Tesla’s former Autopilot program Director Sterling Anderson left the company in December to start his own self-driving startup, Aurora Innovation, with Chris Urmson, a founding member of Google’s self-driving project, which recently became Waymo. The departure from Tesla was less than amicable since the company filed a lawsuit against Anderson claiming that he stole proprietary information about Tesla’s Autopilot program and poached engineers who were reporting to him.
The lawsuit was settled today with Tesla withdrawing their allegations without damages and Aurora agreeing to make itself available for an audit by a third-party to make sure they don’t have proprietary information from Tesla’s Autopilot program.
Aurora also agreed to cover the cost of the audit for up to $100,000. The startup claims that it had already ordered its own audit, which found “no material Tesla confidential information”.
As for the allegations of poaching employees, Aurora has agreed not to reach out to Tesla employees for a year and to release the names of former Tesla employees who have joined the startup already.
After a quick search of Aurora employees on LinkedIn, it’s clear that Tesla has nothing to complain – at least when compared to Uber. Based on that research, though of course LinkedIn data is not always up to date, a handful of Autopilot engineers joined Aurora while almost a dozen of former Uber engineers working on self-driving have joined the startup, including Drew Bagnell, a Carnegie Mellon University who was part of Uber’s autonomous driving leadership until last December.
While it was a messy breakup between Tesla and Anderson, it looks like it’s now over. It’s becoming clear that Aurora is more than a spinoff of Tesla’s Autopilot program, which wasn’t clear from its uncontrolled coming out in Tesla’s lawsuit.
Considering the impressive talent and self-driving experience that they manage to get together in a short period of time, it will be interesting to see what they can come up with. We are told that the startup has a prototype for its autonomous driving platform, but they are not quite ready to go public with it yet.
You can read Aurora’s statement about the settlement in full here and Tesla’s further down below:
“Self-driving vehicles will save lives, preserve resources, and make transportation more accessible and enjoyable for everyone.

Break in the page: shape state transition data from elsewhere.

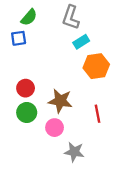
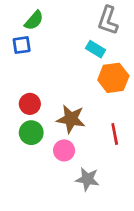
gray L-shape: (71, 17) -> (108, 20), moved
cyan rectangle: (81, 42) -> (96, 49), turned 63

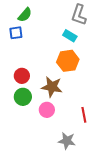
orange hexagon: (113, 78) -> (68, 61), moved
red line: (115, 134) -> (84, 115), moved
gray star: (87, 179) -> (67, 141), moved

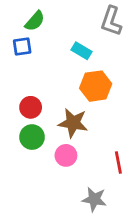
cyan rectangle: (70, 36) -> (82, 51), moved

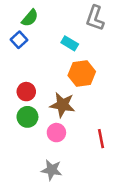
blue square: (22, 47) -> (19, 40), turned -35
gray star: (94, 199) -> (52, 170), moved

Aurora was founded on the premise that experience, innovative thinking, hard work, and a commitment to doing the right thing can accelerate this future.

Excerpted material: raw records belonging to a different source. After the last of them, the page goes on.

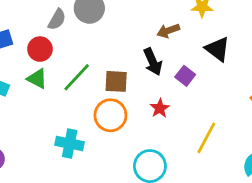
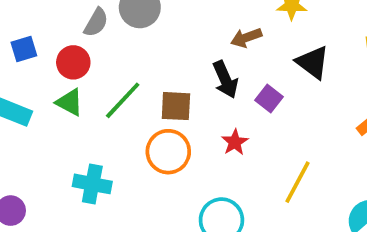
cyan cross: (70, 143) -> (92, 184), moved

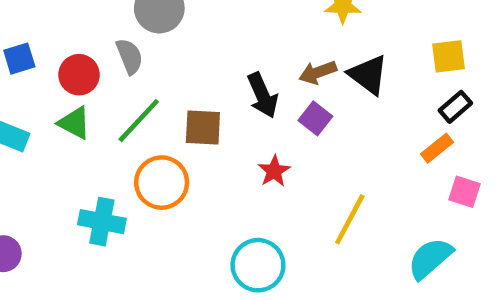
gray semicircle: (96, 22) -> (129, 56), moved, turned -52
brown arrow: (246, 38) -> (318, 72), moved
orange circle: (168, 152) -> (162, 183), moved

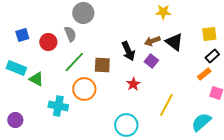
green triangle: (74, 123) -> (36, 79), moved

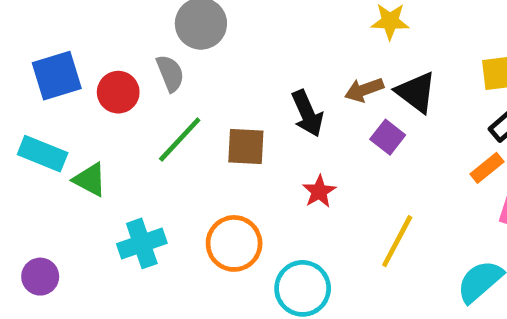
blue square: (22, 35) -> (57, 76), size x1.5
purple square: (151, 61) -> (388, 137), moved
orange circle: (84, 89) -> (234, 243), moved
cyan cross: (58, 106) -> (142, 243), turned -30

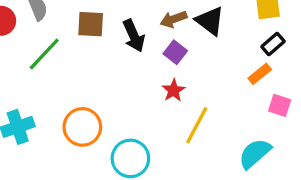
purple square: (388, 137) -> (175, 52), moved
brown square: (246, 147) -> (91, 24), moved
red star: (319, 191) -> (174, 90), moved

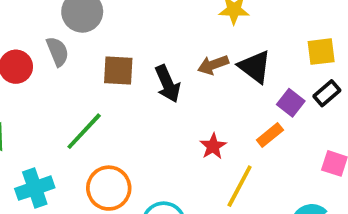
purple square: (175, 52) -> (291, 103), moved
green line: (44, 54) -> (84, 131), moved
orange rectangle: (260, 74) -> (270, 135), moved

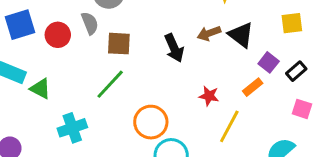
brown square: (118, 70) -> (119, 44), moved
black rectangle: (327, 93) -> (296, 71), moved
red star: (213, 146) -> (209, 96), turned -30
orange circle: (109, 188) -> (151, 122), moved

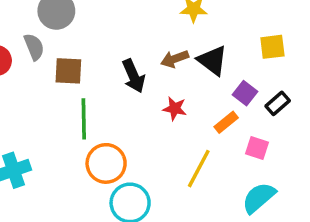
green line: (110, 84) -> (84, 119), moved, turned -44
red star: (209, 96) -> (175, 109), moved
pink square: (302, 109) -> (257, 148), moved

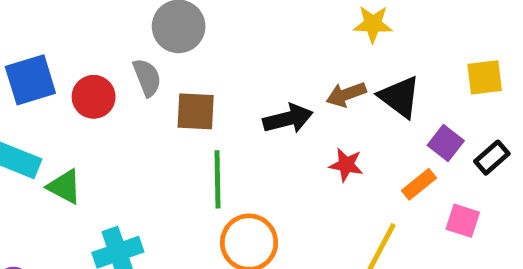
black arrow: (134, 76) -> (288, 119), turned -80

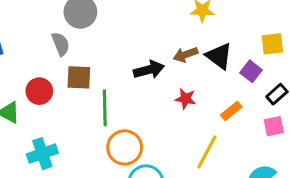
red circle: (94, 97) -> (39, 91), moved
brown square: (196, 111) -> (79, 77), moved
purple square: (446, 143) -> (251, 71), moved
pink square: (463, 221) -> (274, 126), moved, turned -30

Delivering on a lofty vision is hard; in late January 2017 it got harder. Tesla filed a meritless lawsuit against us, supported by an aggressive public relations effort. Disappointed, but determined to defend our integrity, we immediately commissioned a comprehensive forensics audit that proved what we already knew to be true: (1) no material Tesla confidential information exists on our personal computers or company systems, and (2) there is no evidence that anyone at Aurora has used or has access to Tesla confidential information.
Today, less than three months after filing (and even before we were permitted to file a response) Tesla has withdrawn its claims, without damages, without attorney’s fees, and without any finding of wrongdoing. We have even agreed to reimburse the cost of a future audit to demonstrate the integrity of Aurora’s intellectual property.
In spite of this distraction, we’ve made great progress this last few months and are excited to now focus all of our energy on making transportation safer and better for all. We’ve been developing self-driving vehicles since long before it was trendy, and remain committed to bringing this important technology to market with the right team, doing things the right way. Join us!”
“Tesla’s lawsuit against Mr. Anderson, Mr. Urmson, and Aurora has been settled. Under the settlement, Mr. Anderson’s contractual obligations to Tesla will remain in place and will also be extended to Aurora, with additional specific protections being added to ensure there are no further violations. The settlement also establishes a process to allow Tesla to recover all of the proprietary information that was taken from the company, and it provides for Aurora’s computer systems to be subject to ongoing audits to monitor for any improper retention or use of Tesla’s property. Finally, $100,000 was paid to Tesla.”